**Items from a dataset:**
......
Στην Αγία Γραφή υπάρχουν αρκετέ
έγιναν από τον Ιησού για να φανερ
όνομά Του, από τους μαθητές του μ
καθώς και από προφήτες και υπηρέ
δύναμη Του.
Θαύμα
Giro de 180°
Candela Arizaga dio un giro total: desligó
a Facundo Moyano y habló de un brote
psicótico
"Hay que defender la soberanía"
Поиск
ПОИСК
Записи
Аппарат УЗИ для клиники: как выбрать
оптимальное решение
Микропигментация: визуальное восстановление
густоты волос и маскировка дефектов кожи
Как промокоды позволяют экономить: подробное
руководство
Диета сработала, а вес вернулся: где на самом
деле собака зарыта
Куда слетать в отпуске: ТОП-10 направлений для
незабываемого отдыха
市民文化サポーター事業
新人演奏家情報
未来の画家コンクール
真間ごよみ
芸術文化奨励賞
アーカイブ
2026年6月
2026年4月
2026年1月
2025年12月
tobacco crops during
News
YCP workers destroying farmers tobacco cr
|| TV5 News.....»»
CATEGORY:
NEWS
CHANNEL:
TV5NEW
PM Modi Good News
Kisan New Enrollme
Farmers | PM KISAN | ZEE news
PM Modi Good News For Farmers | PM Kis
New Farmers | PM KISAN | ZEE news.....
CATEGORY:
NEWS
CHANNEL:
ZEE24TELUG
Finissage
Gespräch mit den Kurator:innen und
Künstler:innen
......
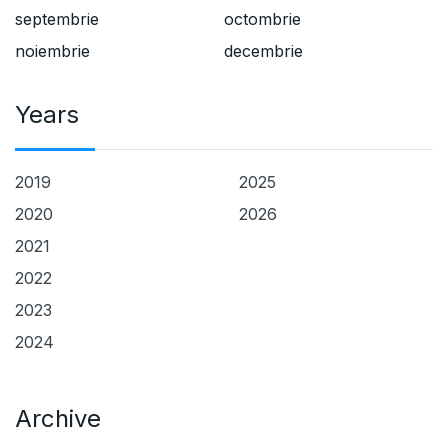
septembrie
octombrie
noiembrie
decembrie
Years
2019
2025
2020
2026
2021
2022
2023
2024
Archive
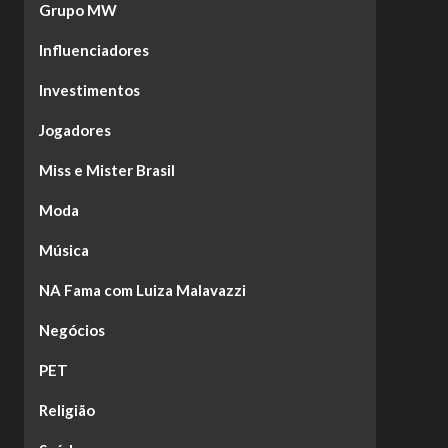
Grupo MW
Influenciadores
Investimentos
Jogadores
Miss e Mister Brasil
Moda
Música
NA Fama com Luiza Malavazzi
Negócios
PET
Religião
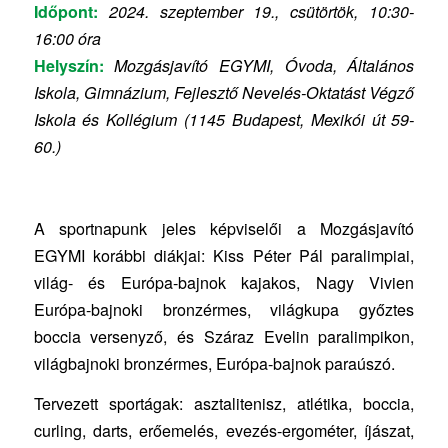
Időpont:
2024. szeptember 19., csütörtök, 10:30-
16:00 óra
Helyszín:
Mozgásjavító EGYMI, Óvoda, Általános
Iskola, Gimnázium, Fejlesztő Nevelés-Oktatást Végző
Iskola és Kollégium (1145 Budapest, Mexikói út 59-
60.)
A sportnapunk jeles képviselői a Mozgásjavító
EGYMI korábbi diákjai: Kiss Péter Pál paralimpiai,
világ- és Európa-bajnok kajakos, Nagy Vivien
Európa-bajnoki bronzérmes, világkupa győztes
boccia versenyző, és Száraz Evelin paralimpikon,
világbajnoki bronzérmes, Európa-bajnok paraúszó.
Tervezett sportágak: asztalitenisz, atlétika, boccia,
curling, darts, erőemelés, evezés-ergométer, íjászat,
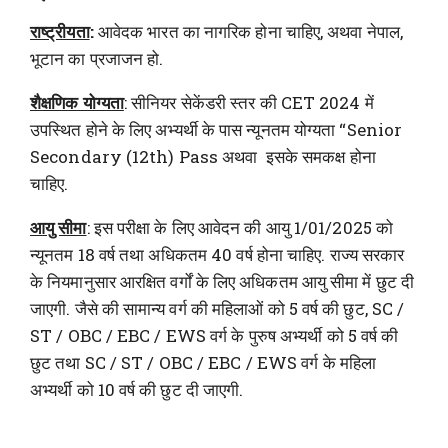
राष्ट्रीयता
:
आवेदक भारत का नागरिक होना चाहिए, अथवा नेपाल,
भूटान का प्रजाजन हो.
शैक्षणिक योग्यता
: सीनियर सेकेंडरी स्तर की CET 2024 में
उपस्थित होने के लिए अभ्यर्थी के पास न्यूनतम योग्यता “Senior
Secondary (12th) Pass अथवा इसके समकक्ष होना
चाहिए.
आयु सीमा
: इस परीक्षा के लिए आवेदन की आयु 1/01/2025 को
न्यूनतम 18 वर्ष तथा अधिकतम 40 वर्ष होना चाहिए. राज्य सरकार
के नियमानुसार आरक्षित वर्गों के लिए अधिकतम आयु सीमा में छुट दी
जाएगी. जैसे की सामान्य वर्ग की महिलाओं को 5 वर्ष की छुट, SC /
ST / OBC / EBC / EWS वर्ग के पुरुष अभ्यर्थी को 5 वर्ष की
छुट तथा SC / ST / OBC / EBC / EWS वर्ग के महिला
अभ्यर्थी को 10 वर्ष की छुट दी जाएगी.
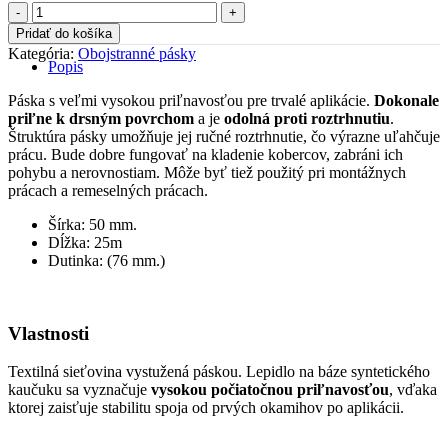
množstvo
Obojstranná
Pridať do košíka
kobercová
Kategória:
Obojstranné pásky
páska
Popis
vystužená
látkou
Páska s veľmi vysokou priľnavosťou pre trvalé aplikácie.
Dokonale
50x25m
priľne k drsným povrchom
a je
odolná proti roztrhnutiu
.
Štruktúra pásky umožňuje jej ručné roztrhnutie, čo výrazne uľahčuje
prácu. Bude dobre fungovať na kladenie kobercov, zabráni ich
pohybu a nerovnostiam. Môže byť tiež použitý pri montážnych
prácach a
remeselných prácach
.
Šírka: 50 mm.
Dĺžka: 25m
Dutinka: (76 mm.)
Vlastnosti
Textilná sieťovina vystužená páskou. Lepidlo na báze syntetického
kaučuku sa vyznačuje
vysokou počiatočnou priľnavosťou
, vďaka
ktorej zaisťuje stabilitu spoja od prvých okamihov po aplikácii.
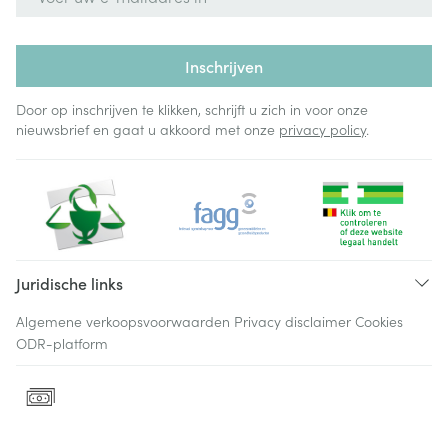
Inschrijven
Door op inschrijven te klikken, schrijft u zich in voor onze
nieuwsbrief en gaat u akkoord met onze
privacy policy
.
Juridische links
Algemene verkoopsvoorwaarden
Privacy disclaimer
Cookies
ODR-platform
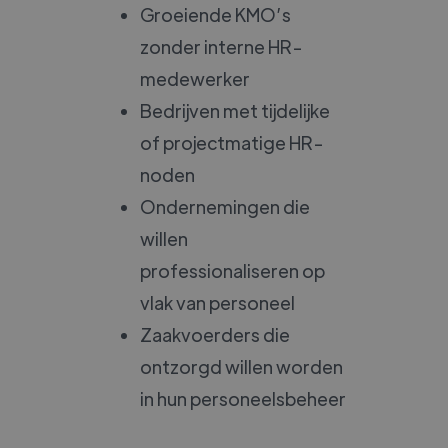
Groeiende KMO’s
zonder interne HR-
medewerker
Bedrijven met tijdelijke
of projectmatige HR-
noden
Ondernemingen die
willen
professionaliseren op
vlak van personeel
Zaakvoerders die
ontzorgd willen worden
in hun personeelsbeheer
......
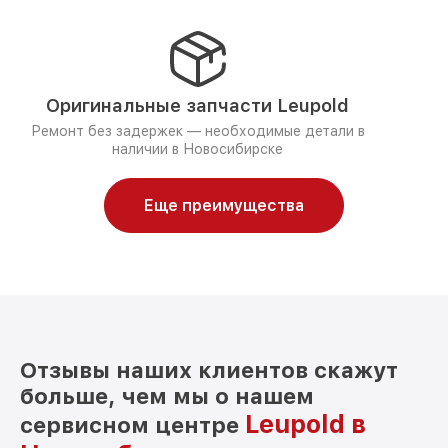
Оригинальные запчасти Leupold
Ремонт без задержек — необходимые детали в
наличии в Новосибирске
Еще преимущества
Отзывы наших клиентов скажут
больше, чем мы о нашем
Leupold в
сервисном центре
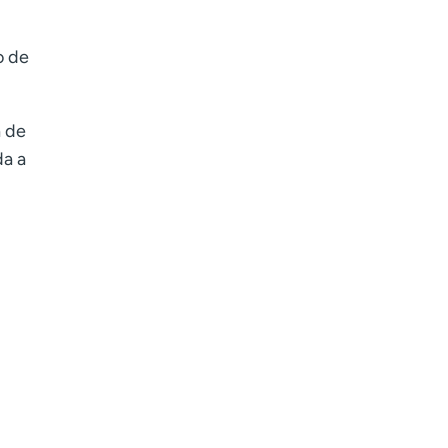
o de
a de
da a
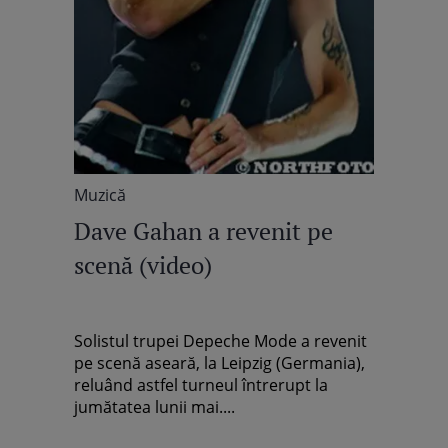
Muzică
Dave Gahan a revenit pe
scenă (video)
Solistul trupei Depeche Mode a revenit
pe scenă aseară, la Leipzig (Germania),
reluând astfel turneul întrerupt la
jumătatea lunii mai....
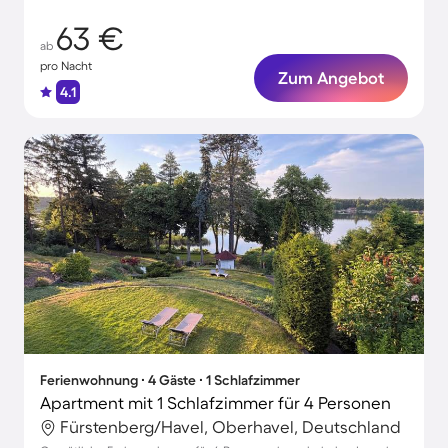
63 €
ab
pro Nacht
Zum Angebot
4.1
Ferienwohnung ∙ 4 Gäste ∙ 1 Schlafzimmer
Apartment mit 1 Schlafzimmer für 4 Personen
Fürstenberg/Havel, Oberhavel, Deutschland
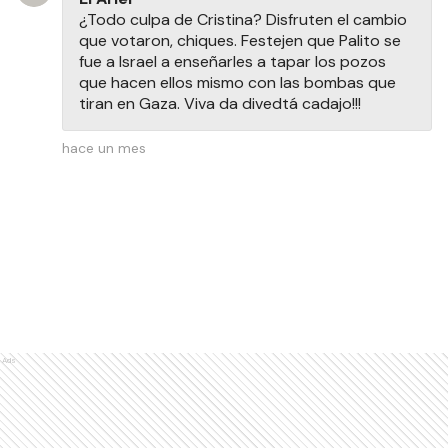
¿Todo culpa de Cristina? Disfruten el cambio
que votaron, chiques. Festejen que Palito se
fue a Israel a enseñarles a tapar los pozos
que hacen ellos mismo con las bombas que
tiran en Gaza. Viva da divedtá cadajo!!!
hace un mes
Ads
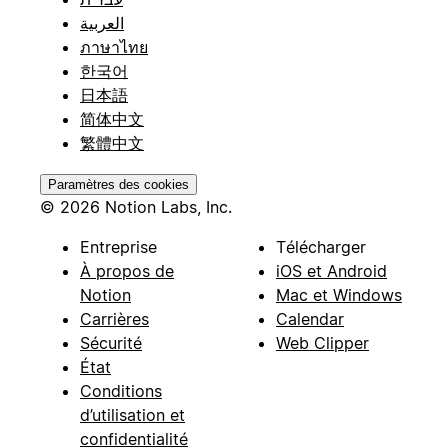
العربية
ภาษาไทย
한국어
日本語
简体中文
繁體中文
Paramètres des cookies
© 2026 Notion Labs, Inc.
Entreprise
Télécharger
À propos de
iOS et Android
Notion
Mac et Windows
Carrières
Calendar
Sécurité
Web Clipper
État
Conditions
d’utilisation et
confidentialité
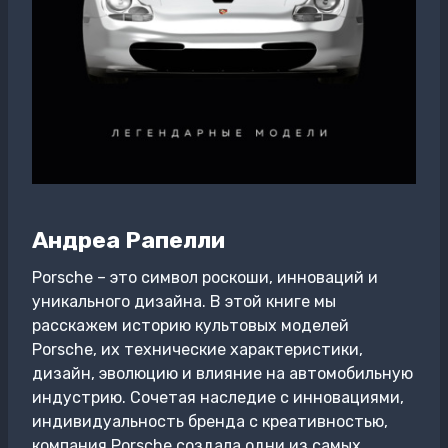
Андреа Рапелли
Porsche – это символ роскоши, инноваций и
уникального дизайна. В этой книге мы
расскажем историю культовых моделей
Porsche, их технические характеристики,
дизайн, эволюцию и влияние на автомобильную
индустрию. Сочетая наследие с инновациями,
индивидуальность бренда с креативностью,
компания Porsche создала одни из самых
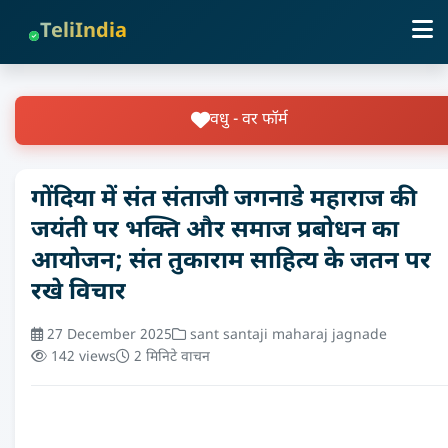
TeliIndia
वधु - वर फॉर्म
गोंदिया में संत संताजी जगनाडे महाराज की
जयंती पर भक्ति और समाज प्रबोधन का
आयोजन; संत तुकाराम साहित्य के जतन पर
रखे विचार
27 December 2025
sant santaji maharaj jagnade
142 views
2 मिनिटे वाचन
......
Every line in the data that holds "EGYMI" should be copied out.

**Result for this task:**
Mozgásjavító EGYMI, Óvoda, Általános
EGYMI korábbi diákjai: Kiss Péter Pál paralimpiai,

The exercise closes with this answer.